UC HEALTH LINE: New Brain Tumor Treatments Offer Hope

CINCINNATI—In 2008, approximately 215,000 Americans will be diagnosed with one of more than 100 types of brain tumors. Patients who receive such a diagnosis should remain hopeful, however, as treatment options at the nation’s leading brain tumor centers have never been better, according to Philip Theodosopoulos, MD, assistant professor of neurosurgery and director of the division of skull base surgery at the University of Cincinnati (UC).

 

“There’s no question that these tumors remain a difficult problem to deal with. But there are options—good options—and there is plenty of reason for optimism,” says Theodosopoulos. “We have gotten much better at the treatment of these tumors, and we have minimized the risk to the point that a patient’s risk of developing a new, permanent neurologic symptom as a result of neurosurgery at a major center is close to zero. That was not the case even 10 years ago.”

 

Brain tumors fall into two categories: primary and metastatic. Primary brain tumors, which strike 45,000 Americans each year, originate on their own. Metastatic brain tumors, diagnosed in 170,000 patients annually, arise from a cancer elsewhere in the body.

 

Two developments in particular have revolutionized the treatment of brain tumors in the last few years. One is functional MRI, which enables brain tumor specialists to locate functional (e.g., language and motor) areas of the brain before surgery and to chart a safe passage around these areas to the tumor.

 

The other revolutionary development is minimally invasive cranial surgery, in which surgeons operate through tiny openings in the nose, eyebrow or skull, with minimal disruption to the brain. Patients who would have been hospitalized a week after traditional surgery are often able to go home the next day, says Theodosopoulos.

 

Even large tumors can be removed through openings of 1.5 to 3 centimeters, says Theodosopoulos. “We have a whole set of tools that are much smaller than they used to be. We have unishafted scissors and other tools that are essentially miniature instruments at the tips of very long holders that can reach through small corridors.”

 

At large brain tumor centers, treatment of a single tumor often involves multiple therapies. As a result, patients routinely come under the care of a team of specialists, including neurosurgeons, neuro-oncologists, neuro-radiologists, otolaryngologists, neuro-ophthalmologists and radiation oncologists, says Theodosopoulos, who is a member of the multidisciplinary brain tumor team at the Neuroscience Institute at UC and University Hospital.

 

“Aggressive, or malignant, tumors require surgical treatment, along with chemotherapy, radiation therapy or radiosurgery,” says Theodosopoulos. “Often the treatment must be repeated.”

 

Brain tumor specialists are even chipping away at their greatest nemesis, the highly malignant glioblastoma, extending life spans incrementally through multimodal therapies. Because the tumor is diffuse and ill defined, it cannot be easily removed or contained.

 

“We have made significant advances in treatment safety and in the diagnosis of glioblastoma,” says Theodosopoulos. “And we have made advances in the actual survival. But we’re nowhere close to where we want to be. We want to make it a curable disease. There is no question that this is the biggest challenge that we have in the field of brain tumors, and it’s unlikely that it will ever become an easy one.”

 

Theodosopoulos says neurosurgeons today have high expectations for patients diagnosed with benign primary tumors.

 

“Patients with meningiomas, acoustic neuromas, pituitary tumors, low-grade gliomas and cysts of the brain are expected to live with their disease for decades. And usually they do.”

 

Safety takes on special significance with these patients, says Theodosopoulos, because any deficits they incur from surgical treatment will be permanent.

 

“When the brain tumor team treats these patients, we try to minimize the morbidity—the life-degrading side effects—of surgery. We may do this, for example, by leaving some tumor that is near an important functional area behind and then radiating it. Endocrine treatments and medical treatments are also very important in the treatment of pituitary tumors, which are the most common of the benign tumors.”

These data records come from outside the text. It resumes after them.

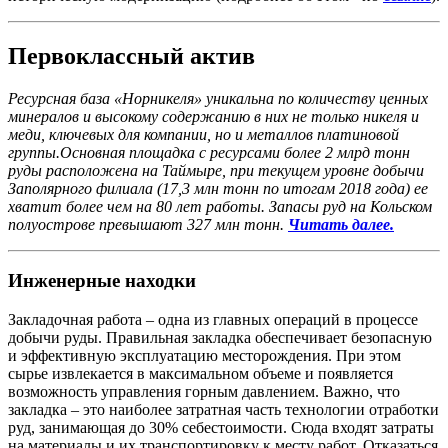
Первоклассный актив
Ресурсная база «Норникеля» уникальна по количеству ценных
минералов и высокому содержанию в них не только никеля и
меди, ключевых для компании, но и металлов платиновой
группы.Основная площадка с ресурсами более 2 млрд тонн
руды расположена на Таймыре, при текущем уровне добычи
Заполярного филиала (17,3 млн тонн по итогам 2018 года) ее
хватит более чем на 80 лет работы. Запасы руд на Кольском
полуострове превышают 327 млн тонн.
Читать далее.
Инженерные находки
Закладочная работа – одна из главных операций в процессе
добычи руды. Правильная закладка обеспечивает безопасную
и эффективную эксплуатацию месторождения. При этом
сырье извлекается в максимальном объеме и появляется
возможность управления горным давлением. Важно, что
закладка – это наиболее затратная часть технологии отработки
руд, занимающая до 30% себестоимости. Сюда входят затраты
на материалы и их транспортировку к месту работ. Отказаться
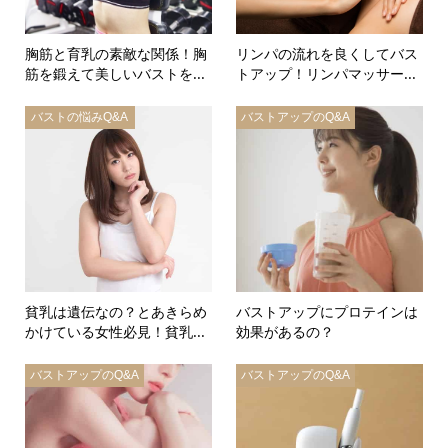
胸筋と育乳の素敵な関係！胸
リンパの流れを良くしてバス
筋を鍛えて美しいバストを...
トアップ！リンパマッサー...
バストの悩みQ&A
バストアップのQ&A
貧乳は遺伝なの？とあきらめ
バストアップにプロテインは
かけている女性必見！貧乳...
効果があるの？
バストアップのQ&A
バストアップのQ&A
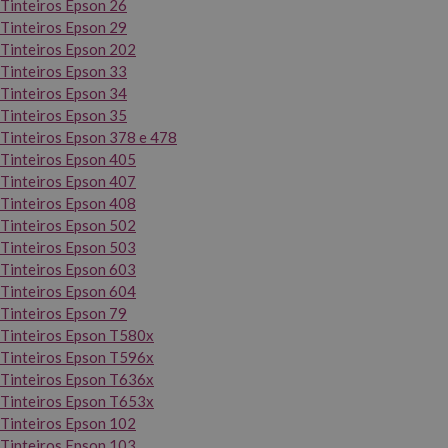
Tinteiros Epson 26
Tinteiros Epson 29
Tinteiros Epson 202
Tinteiros Epson 33
Tinteiros Epson 34
Tinteiros Epson 35
Tinteiros Epson 378 e 478
Tinteiros Epson 405
Tinteiros Epson 407
Tinteiros Epson 408
Tinteiros Epson 502
Tinteiros Epson 503
Tinteiros Epson 603
Tinteiros Epson 604
Tinteiros Epson 79
Tinteiros Epson T580x
Tinteiros Epson T596x
Tinteiros Epson T636x
Tinteiros Epson T653x
Tinteiros Epson 102
Tinteiros Epson 103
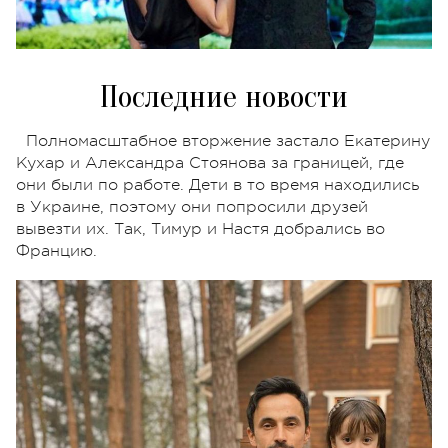
Последние новости
Полномасштабное вторжение застало Екатерину
Кухар и Александра Стоянова за границей, где
они были по работе. Дети в то время находились
в Украине, поэтому они попросили друзей
вывезти их. Так, Тимур и Настя добрались во
Францию.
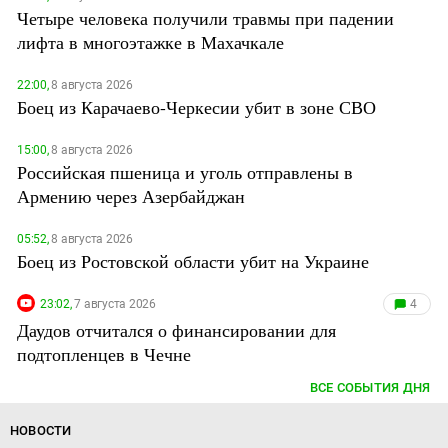
Четыре человека получили травмы при падении
лифта в многоэтажке в Махачкале
22:00,
8 августа 2026
Боец из Карачаево-Черкесии убит в зоне СВО
15:00,
8 августа 2026
Российская пшеница и уголь отправлены в
Армению через Азербайджан
05:52,
8 августа 2026
Боец из Ростовской области убит на Украине
23:02,
7 августа 2026
4
Даудов отчитался о финансировании для
подтопленцев в Чечне
ВСЕ СОБЫТИЯ ДНЯ
НОВОСТИ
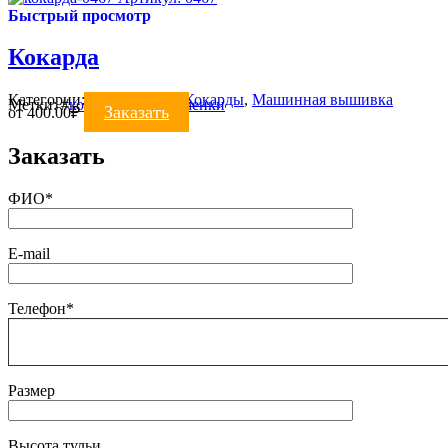
Быстрый просмотр
Кокарда
Категории:
ВЫШИВКА
,
Кокарды
,
Машинная вышивка
Метки:
#
кокарда для яхтсменки
Заказать
от
400.00
₽
Заказать
ФИО*
E-mail
Телефон*
Размер
Высота тульи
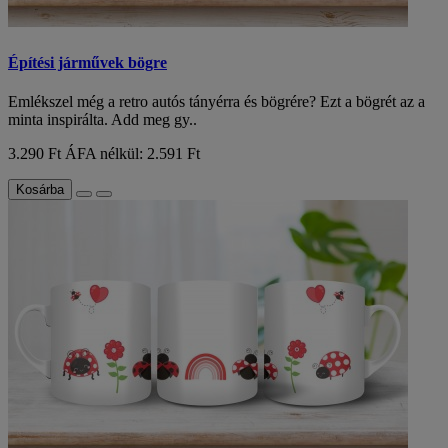
Építési járművek bögre
Emlékszel még a retro autós tányérra és bögrére? Ezt a bögrét az a
minta inspirálta. Add meg gy..
3.290 Ft
ÁFA nélkül: 2.591 Ft
Kosárba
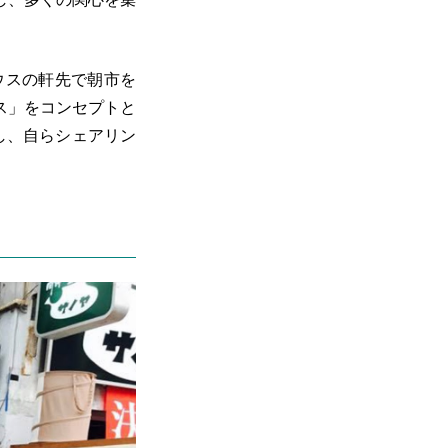
ウスの軒先で朝市を
ス」をコンセプトと
し、自らシェアリン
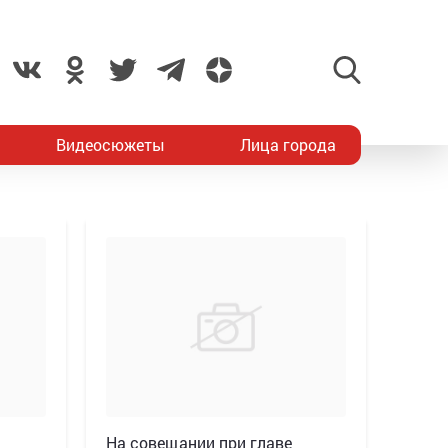
Видеосюжеты
Лица города
На совещании при главе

The division of skull base surgery is part of a joint cancer program involving the University of Cincinnati College of Medicine, Cincinnati Children’s Hospital Medical Center and University Hospital. The collaborative initiative brings together interdisciplinary research teams of caring scientists and health professionals to research and develop new cures, while providing a continuum of care for children, adults and families with cancer.